Amazon and other companies have big plans for delivery drones. In order to get to the point where delivery drones are truly safe and ready to become mainstream technologies, though, one of the things that needs work is making them more agile and better able to deal with complex obstacles while flying. That’s something that researchers from MIT Computer Science and Artificial Intelligence Laboratory (CSAIL) have been working to improve.
Their new NanoMap technology promises to give drones the ability to consistently navigate at 20 miles per hour speeds through obstacle-packed locations such as forests or warehouses — in which even the slightest of miscalculations can result in a crash.
“NanoMap is a mapping system that enables drones to fly at high speeds through dense environments like forests and warehouses,” MIT CSAIL graduate student Pete Florence told Digital Trends. “The system’s key insight is that it actively models and accounts for the uncertainty of not being 100 percent confident about where the drone is located in space. This makes it a more flexible approach for flying in real-world environments that you can’t predict in advance, and creates a deeper integration between perception and control.”
NanoMap consists of a depth-sensing system, which seamlessly stitches together a series of measurements concerning a drone’s surroundings. This allows it to anticipate what motion plans to make concerning both what it is currently looking at and also what it might see in the future. That’s different from existing drone piloting technologies that are routinely reliant on intricate maps that tell the drone exactly what is around it at any point.

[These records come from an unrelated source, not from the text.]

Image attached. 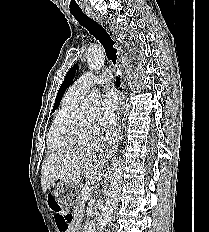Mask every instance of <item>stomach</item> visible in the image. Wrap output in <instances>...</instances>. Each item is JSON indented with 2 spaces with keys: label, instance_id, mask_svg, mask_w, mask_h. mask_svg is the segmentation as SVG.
<instances>
[{
  "label": "stomach",
  "instance_id": "1",
  "mask_svg": "<svg viewBox=\"0 0 209 232\" xmlns=\"http://www.w3.org/2000/svg\"><path fill=\"white\" fill-rule=\"evenodd\" d=\"M82 191H84V186H80L79 182H58L54 196L61 206H71L77 203V199H81Z\"/></svg>",
  "mask_w": 209,
  "mask_h": 232
}]
</instances>
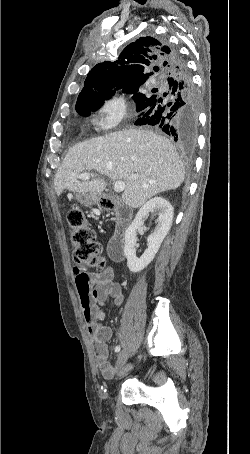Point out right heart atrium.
Returning <instances> with one entry per match:
<instances>
[{
  "mask_svg": "<svg viewBox=\"0 0 250 454\" xmlns=\"http://www.w3.org/2000/svg\"><path fill=\"white\" fill-rule=\"evenodd\" d=\"M127 116L126 104L118 99H112L99 107L95 122L104 131L117 129Z\"/></svg>",
  "mask_w": 250,
  "mask_h": 454,
  "instance_id": "1",
  "label": "right heart atrium"
}]
</instances>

The idea of a high-speed drone that doesn’t sweat the small details about its exact location sounds, at best, counterintuitive and, at worst, a bit scary, but MIT’s smart tech means it’s surprisingly effective. Without the NanoMap system being employed, MIT’s test drone crashed 28 percent of the time if it went off-course by more than 5 percent. With NanoMap, these crashes were reduced to only 2 percent of flights that veered 5 percent off course.

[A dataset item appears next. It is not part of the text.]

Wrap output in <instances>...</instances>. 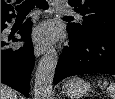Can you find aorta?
<instances>
[{"instance_id": "obj_1", "label": "aorta", "mask_w": 115, "mask_h": 99, "mask_svg": "<svg viewBox=\"0 0 115 99\" xmlns=\"http://www.w3.org/2000/svg\"><path fill=\"white\" fill-rule=\"evenodd\" d=\"M57 62L58 54L55 49H50L41 58L35 74V99H51L52 83Z\"/></svg>"}]
</instances>
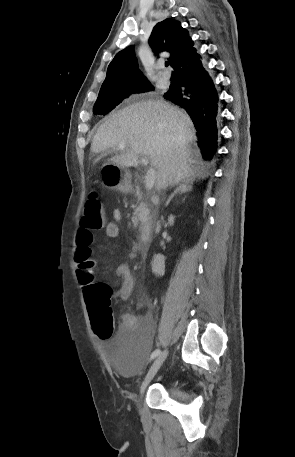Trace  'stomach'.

According to Pete Florence, the technology could theoretically also be used in any piece of hardware involved in navigation, including self-driving cars. There’s still a lot more work to be carried out, though.
“There’s much more that can be done in terms of improving our systems for planning, control, perception and local obstacle avoidance,” he said. “As an example, we intend to work on the system so that it can one day incorporate other pieces of information related to uncertainty, like being able to account for the uncertainty of the drone’s depth-sensing measurements.”